IR - One Definition A Day: New World Order (NWO)

IR - One Definition A Day: New World Order (NWO), (p. 371, Ref. 1)

In contemporary usage the phrase is associated with President George Bush who popularized it in the aftermath of the Iraqi invasion of Kuwait on 2 August 1990. Bush was anxious that the American reaction to this act of aggression should not be, or be seen to be a unilateral one, but should be viewed in the context of a re-emergence of collective security in the post Cold War era. In a speech to a joint session of both houses of Congress on 11 September 1990, President Bush outlined five 'simple principles' which should form the framework of an evolving international order: 'Out of these troubled times, our fifth objective - a new world order - can emerge: a new era - freer from the threat of terror, stronger in the pursuit of justice and more secure in the quest for peace, an era in which the nations of the world, East and West, North and South, can prosper and live in harmony. 

As this quotation indicates, President Bush's conception of the NWO did not rise much above the rhetorical and it clearly lacked operational precision (what's new? which world? whose order?) but most analysts argued that at the very least the phrase referred to greater power cooperation, a strengthening of the United Nations and a more robust role for international law. 

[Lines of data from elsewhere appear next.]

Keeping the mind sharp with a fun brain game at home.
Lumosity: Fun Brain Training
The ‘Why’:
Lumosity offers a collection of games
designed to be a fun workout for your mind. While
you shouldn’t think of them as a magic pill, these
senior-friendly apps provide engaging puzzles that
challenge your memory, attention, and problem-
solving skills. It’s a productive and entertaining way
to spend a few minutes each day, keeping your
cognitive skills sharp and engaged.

Many in the triumphalist West believed that with positive US leadership a new more stable and more just international order could arise out of the straitjacket of Cold War rivalry and hostility. Although the term is associated in the popular mind with the Persian Gulf war, the ideas it embodies are by no means new; calls for a 'new world order' have regularly accompanied significant events - usually the ending of general wars - in international relations. Similar calls were made in 1815, 1918 and 1945 - 46. In essence, these ideas are a re-embodiment of traditional idealist or Kantian liberal notions concerning inter-state cooperation, perpetual peace and harmony of interests.

The remarkably events in world politics between nineteen eighty-nine and the early 1990s led many to believe that international relations was now in a period of profound transformation. The collapse of communism in Eastern Europe, the demise of the Soviet Union, the end of the Warsaw Pact, the unification of Germany and the ending of apartheid in South Africa were events that encouraged the idea that a 'new age' of international relations had arrived. Among the elements associated with this supposed transformation are increased evidence of interdependence and cooperation, globalisation, integration, regionalism, the disutility of military force and importantly, a possible new role for the UN. Indeed, much of the discussion of a NWO centered on reforming the UN, strenghthening the machinery for collective action and laying down the groundwork for global governance. 

For optimists therefore the 1989-91 period marked a watershed in world politics, producing conditions of unheard of political, economic and military cooperation. Pessimists, (usually drawn from the realist/neorealist perspective) have taken a much less sanguine view. Indeed one analyst has suggested that the end of the Cold War has released long-repressed ethnic and communal conflicts on a global scale and that far from eradicating conflict altogether, the NWO will be characterized by a clash of civilization, of which the conflict in ex-Yuguoslavia is but a prelude. The proliferation of nuclear weapons accompanied by failed states, resource wars and environmental decay may in fact make the original Cold War something that 'we will soon miss' (Mearsheimer, 1990). 

For realists NWOs are always false dawns since continuity not change is the fundamental feature of international relations. On this view, there are no grounds to assume that the future will be any better than the past.